Wikimedia Technical Conference/2018/Session notes/Architecting Core: stand-alone services

Slides that were used to guide this session are available on Commons.

Goals for the session (see slide for full text) edit

A specific set of criteria for determining whether functionality goes in MW or a standalone service. In essence, the outcome of this session will be an RFC, comprising the criteria, requirements, and expectations for MediaWiki functionality that is provided in the form of a standalone service.

Definition of a standalone service (see slide for full text) edit

For purposes of this session, a standalone service has the following properties.

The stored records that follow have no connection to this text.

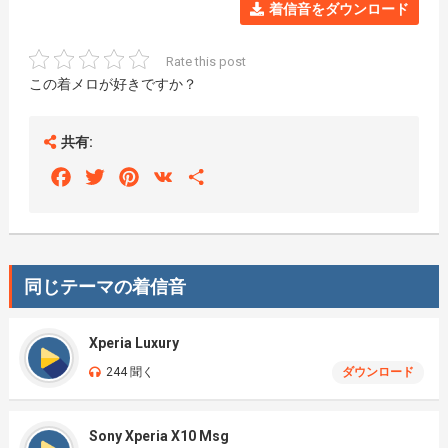
着信音をダウンロード
Rate this post
この着メロが好きですか？
共有:
Facebook
Twitter
Pinterest
VK
Share
同じテーマの着信音
Xperia Luxury
244 聞く
ダウンロード
Sony Xperia X10 Msg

  • Business logic in separate runtime from MW
  • Interacts with MW via some remote mechanism
    • API
    • Queue
    • XHR
    • ?
  • Does not directly access MediaWiki's data store
  • May utilize MW extension(s) to call an external service, provided that the business logic is in the external service and not the extension

Exercise 1 edit

Question 1: What properties make functionality a candidate for separation in to a separate service?

 
Output of exercise 1, question 1
  • Async
  • Elevated security need
  • State context independency
  • 3rd party library exists (potentially in another language or in another form that makes integration in to MediaWiki difficult)
  • Excessive resource needs
  • Independently useful and/or can be replaced with something off the shelf
  • Better lang or framework exists for solving the problem
  • Independent scalability concerns
  • Different ownership models/autonomy/rate of change
  • Used to triage MW or fix it
  • Need to ship quickly

Question 2: What properties disqualify functionality from separation in to a separate service?

 
Output of exercise 1, question 2
  • Require direct MediaWiki DB access
  • Easy to do in the context of MediaWiki (using existing classes, for example), difficult to do outside of the context of MediaWiki.
  • Too small to justify separation overhead
  • Chattiness with the MediaWiki api
  • Synchronous
  • Needs extensibility by MW features/extensions

Exercise 2 edit

Question 1: What existing MediaWiki functionality is provided by standalone services?

 
Functionality already provided to MediaWiki by standalone services. Hearts denote services that are candidates for reintegration in to MediaWiki.
  • Parsing (Potentially quick/large wins available through re-integration in to MediaWiki.)
  • Thumbnailing
  • ORES
  • cp-jobqueue
  • PDF
  • Eventstreams
  • Map tiles
  • Recommendation
  • Search
  • MCS (Mobile content service)
  • Restbase (caching / routing)
  • Citations
  • Mathoid
  • Graph rendering
  • Translations
  • WDQS
  • Analytics
  • Routing (Potentially quick/large wins available through re-integration in to MediaWiki.)
  • CDN

Question 2: What existing MediaWiki functionality could be provided by standalone services?

 
Grid estimating the difficulty and the scale of "the win" from extracting this service in to a standalone service
  • A/B Testing
  • Job Queue
  • Server Side Rendering
  • Maps
  • Inter-Service Discovery/Routing
  • Users and Auth
  • Echo Notification
  • URL Routing
  • l10n/i18n
  • (Some) special pages
  • Edge purger
  • Media handling & transcoding
  • URL shortening
  • Reading lists
  • watch lists
  • Revision service
  • Parser

Exercise 3 edit

Question 1: What technical/architecture requirements should apply to all standalone services?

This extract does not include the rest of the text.